A concludere, va posto in luce come il diritto di divieto dell’interessato non sia assoluto, ma posto in bilanciamento con gli interessi dei terzi (art. 2-terdecies, comma 5). Questo infatti non può pregiudicare i diritti patrimoniali di costoro derivanti dalla morte dell’interessato, né il loro diritto di difendersi in giudizio.

Le ipotesi enunciate non sembrano però esaustive, non potendosi escludere un bilanciamento in concreto con altri diritti e/o interessi giuridicamente rilevanti di terzi.

Alcune osservazioni conclusive

L’ordinanza del Tribunale di Milano in commento si è pronunciata, per la prima volta nel nostro ordinamento giuridico, sul tema delle sorti delle informazioni contenute negli account informatici di utenti defunti, soffermandosi essenzialmente sull’aspetto dei diritti esercitabili sui dati personali della persona deceduta e trascurando ogni considerazione sui profili più strettamente successori del patrimonio ereditario digitale.

Viene, dunque, in considerazione l’identità personale e la riservatezza dell’interessato che il legislatore italiano sembra aver voluto tutelare, anche per il tempo successivo alla morte, attraverso la previsione di un suo diritto a vietare l’esercizio da parte di terzi dei diritti sui dati personali che lo riguardano.

L’art. 2-terdecies pone infatti l’accento sul rispetto della volontà dello stesso interessato, per il quale potrebbe rivestire particolare importanza la protezione della sua “identità digitale”, costituita da tutte quelle informazioni memorizzate sui suoi account, gestiti da società dell’informazione, al punto da vietare a chiunque di accedervi dopo la sua morte.

L’osservanza di una tale volontà però, oltre a non essere assoluta, in quanto posta in bilanciamento con i diritti dei terzi, è totalmente rimessa al titolare del trattamento (internet service provider), unico soggetto a conoscenza dell’istanza di divieto, in quanto suo destinatario, e unico soggetto in grado di farla valere.

Cosa che nella vicenda di specie non è accaduta, considerata la contumacia della Società Apple e il difetto di ogni effettivo accertamento sul punto.
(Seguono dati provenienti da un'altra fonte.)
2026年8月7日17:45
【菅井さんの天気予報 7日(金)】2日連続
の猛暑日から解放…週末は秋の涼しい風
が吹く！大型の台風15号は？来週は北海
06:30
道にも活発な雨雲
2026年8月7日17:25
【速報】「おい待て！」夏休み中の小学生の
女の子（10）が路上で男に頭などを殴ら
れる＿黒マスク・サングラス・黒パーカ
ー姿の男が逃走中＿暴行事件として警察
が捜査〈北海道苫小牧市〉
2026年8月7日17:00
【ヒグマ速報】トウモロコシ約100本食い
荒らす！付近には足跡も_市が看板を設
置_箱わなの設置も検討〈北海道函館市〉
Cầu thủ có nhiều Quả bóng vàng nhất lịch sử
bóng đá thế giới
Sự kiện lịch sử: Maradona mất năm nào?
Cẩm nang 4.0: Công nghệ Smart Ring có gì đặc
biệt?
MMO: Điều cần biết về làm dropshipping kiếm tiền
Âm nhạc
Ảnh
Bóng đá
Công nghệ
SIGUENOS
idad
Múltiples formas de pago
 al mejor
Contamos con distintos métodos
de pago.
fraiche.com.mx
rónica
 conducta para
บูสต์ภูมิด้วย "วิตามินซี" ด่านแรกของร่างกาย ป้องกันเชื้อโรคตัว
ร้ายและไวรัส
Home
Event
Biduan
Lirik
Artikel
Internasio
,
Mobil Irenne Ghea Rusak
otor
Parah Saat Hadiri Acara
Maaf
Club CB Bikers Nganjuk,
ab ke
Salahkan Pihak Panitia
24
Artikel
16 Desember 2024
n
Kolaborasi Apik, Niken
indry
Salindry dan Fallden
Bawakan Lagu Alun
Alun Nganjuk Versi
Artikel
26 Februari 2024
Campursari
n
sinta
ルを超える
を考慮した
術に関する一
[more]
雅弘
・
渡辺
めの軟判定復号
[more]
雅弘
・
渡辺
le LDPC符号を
L’assenza di un divieto espresso da parte dell’interessato deceduto di esercitare i diritti sui propri dati da parte di terzi è stata infatti ricavata implicitamente dal fatto che, nelle comunicazioni scambiate con i ricorrenti, non si sia mai fatta menzione di una tale istanza da parte dell’utente.

La volontà dell’interessato di mantenere il riserbo su certi aspetti della sua vita appare pertanto agevolmente eludibile.

Il divieto dell’interessato costituisce un limite tanto più evanescente se si considera che la libertà dispositiva di cui all'art. 2-terdecies, comma 2, d.lgs. n. 196/2003 "non può produrre effetti pregiudizievoli per l'esercizio da parte dei terzi dei diritti patrimoniali che derivano dalla morte dell'interessato nonché del diritto di difendere in giudizio i propri interessi" (ex art. 2-terdecies, comma 5, d.lgs. n. 196/2003).

Conseguentemente, anche in presenza di un tale divieto, difficilmente l’accesso (e l’esercizio dei diritti sui dati del defunto) si sarebbe potuto negare. Ciò avrebbe, infatti, comportato un pregiudizio al diritto patrimoniale degli eredi non solo di subentrare nel possesso di beni digitali ereditati, ma altresì di sfruttamento economico (anche solo potenziale) delle ricette culinarie sperimentate dal figlio, presumibilmente caratterizzate dai tratti della novità e originalità tali da poter essere tutelate dalla l. n. 633/1941 sul diritto d'autore.